Retail is becoming a standard on the bottom floor of apartment communities, and while the storefront looks like any other, there are key differences in how the operations expenses, like property taxes and insurance are charged for retailers in apartment communities versus shopping centers.
“Operating expenses in a multi-family project that are passed-through to the retailer should be dealt with differently than in a conventional shopping center because many of these expenses do not benefit the retail tenants,” Gary Glick, a partner with Cox, Castle & Nicholson, tells GlobeSt.com. Glick says that there are two standard ways to properly cover operating expenses.
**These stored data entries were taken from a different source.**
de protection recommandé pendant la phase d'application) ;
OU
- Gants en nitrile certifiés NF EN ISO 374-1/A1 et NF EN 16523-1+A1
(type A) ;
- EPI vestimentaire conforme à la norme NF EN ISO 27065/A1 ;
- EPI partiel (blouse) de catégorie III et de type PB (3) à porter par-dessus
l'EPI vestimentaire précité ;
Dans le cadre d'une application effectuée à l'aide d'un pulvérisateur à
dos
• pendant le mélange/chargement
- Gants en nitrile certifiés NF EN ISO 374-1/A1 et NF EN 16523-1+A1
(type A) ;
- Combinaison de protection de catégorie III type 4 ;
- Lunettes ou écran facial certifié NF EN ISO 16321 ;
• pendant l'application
One it is the pro rata share of all of the operating expenses for the multifamily project and the other is by reasonably allocating operating expenses attributed to the retail tenants.
In the pro-rata example, the retailer’s share of the expenses would be in proportion to the retailer’s leaseable space within the property. “This is probably not the best way to determine the retailer’s pro rata share of operating expense because the retailer is paying a share of expenses relating to common areas for the residential tenants, but without the right to use that common area, including the parking for the residential units,” says Glick.
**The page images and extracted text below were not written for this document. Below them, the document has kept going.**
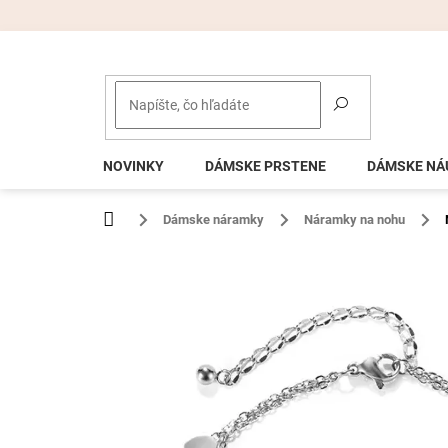
Prejsť
na
obsah
NOVINKY
DÁMSKE PRSTENE
DÁMSKE NÁ
Domov
Dámske náramky
Náramky na nohu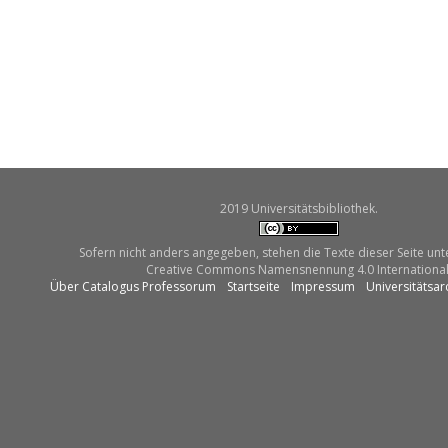
2019 Universitätsbibliothek.
Sofern nicht anders angegeben, stehen die Texte dieser Seite unt
Creative Commons Namensnennung 4.0 International
Über Catalogus Professorum
Startseite
Impressum
Universitätsar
On the other hand, depending on the layout of the property and the retailer’s leasable area, the estimate could be miscalculated in the retailer’s favor. “The denominator used to determine the pro rata share includes the floor area of all of the residential units, along with the floor area of all of the retail premises,” says Glick. “Depending on the density of the project and the number of residential units, this calculation may not accurately account for the retailer’s share of operating expenses.”
The alternative is to factor the retailer’s share of operating expenses in proportion to the leaseable space to other leaseable retail space. “An alternative method of determining the retailer’s share of operating expenses is to have the landlord reasonably allocate those operating expenses that should be allocable to the retail tenants,” says Glick. “The retail tenant would then pay its pro rata share of these expenses based upon a percentage determined by comparing the floor area within the retailer’s premises to the floor area of all of the leasable retail space within the multi-family project.”
For Glick, this is the preferred method. “This is a more accurate way to determine the retailer’s share of operating expenses, but it requires the retailer to trust that the developer will accurately allocate the operating expenses that relate to the retail project,” he says. “Certainly, the parties can attempt to define these expenses. For example, it is commonly accepted that operating expenses relating to exclusive common area amenities for the residential tenants, like pool area, concierge service, exclusive parking, should not be chargeable to the retail tenants.”